Determine 1: Native Triage system workflow

The Native Triage system has been in manufacturing in Azure since mid-2024. As of Jan 2025, 6 groups are in manufacturing with over 15 groups within the technique of onboarding. The preliminary outcomes are promising, with brokers reaching 90% accuracy and one group noticed a discount of their TTM of 38%, considerably lowering the impression to clients.

International Triage System

The International Triage System goals to route the incident to the proper group. The system coordinates throughout all the one brokers through a multi-agent orchestrator to determine the group that the incident ought to be routed to. As proven in Determine 2, the multi agent orchestrator selects appropriate group candidates for the incoming incident, negotiates with every agent to search out the proper group, additional lowering TTM. It is a comparable method to sufferers coming into the emergency room, the place the nurse briefly assesses signs and directs every affected person to their specialist. As we additional develop the International Triage System, brokers will proceed to develop their data and enhance their decision-making talents, significantly enhancing not solely the consumer expertise by mitigating buyer points rapidly but additionally enhancing developer productiveness by lowering guide toil.

A diagram of a team

Determine 2: International Triage system workflow

Wanting ahead

We plan to develop protection by including extra brokers from totally different groups that can broaden the data base to enhance the system.

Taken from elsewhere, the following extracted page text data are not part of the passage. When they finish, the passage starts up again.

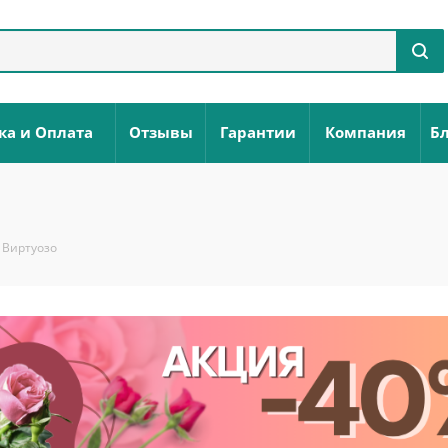
ка и Оплата
Отзывы
Гарантии
Компания
Бл
 Виртуозо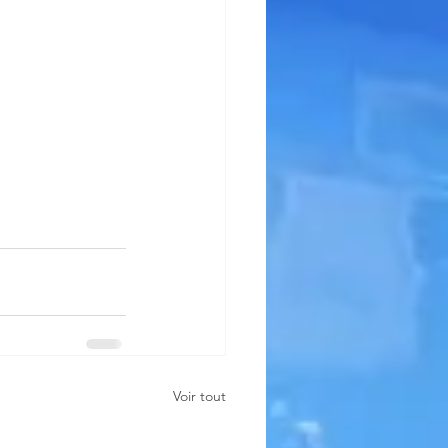
Voir tout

A number of the methods we plan to do that embrace:

  1. Lengthen the incident triage system to work for all groups: By extending the system to all groups, we goal to reinforce the general data of the system enabling it to deal with a variety of points. Making a unified method to incident administration would result in extra environment friendly and constant dealing with of incidents.
  2. Optimize the LLMs to swiftly determine and advocate options by correlating error logs with the particular code segments answerable for the problem: Optimizing LLMs to rapidly determine, correlate, and advocate options will considerably pace up the troubleshooting course of. It permits the system to offer exact suggestions, lowering the time engineers spend on debugging and resulting in quicker decision of points for purchasers.
  3. Develop auto mitigating recognized points: Implementing an automatic system to mitigate recognized points will cut back TTM enhancing buyer expertise. This will even cut back the variety of incidents that require guide intervention, enabling engineers to concentrate on delighting clients.

We first launched AIOps as a part of this weblog collection in February 2020 the place we highlighted how integrating AI into Azure’s cloud platform and DevOps processes enhances service high quality, resilience, and effectivity by way of key options together with {hardware} failure prediction, pre-provisioning providers, and AI-based incident administration. AIOps continues to play a vital function right this moment to foretell, shield, and mitigate failures and impacts to the Azure platform and enhance buyer expertise.

By automating these processes, our groups are empowered to rapidly determine and tackle points, guaranteeing a high-quality service expertise for our clients. Organizations seeking to improve their very own service reliability and developer productiveness can achieve this by integrating AI brokers into their incident administration processes designed within the Triangle System. Learn the Triangle: Empowering Incident Triage with Multi-LLM-Brokers paper from Microsoft Analysis.


Thanks to the Azure Core Insights and M365 Crew for his or her contributions to this weblog: Alison Yao, Information Scientist; Madhura Vaidya, Software program Engineer; Chrysmine Wong, Technical Program Supervisor; Ze Li, Principal Information Scientist Supervisor; Sarvani Sathish Kumar, Principal Technical Program Supervisor; Murali Chintalapati, Accomplice Group Software program Engineering Supervisor; Minghua Ma, Senior Researcher; and Chetan Bansal, Sr Principal Analysis Supervisor.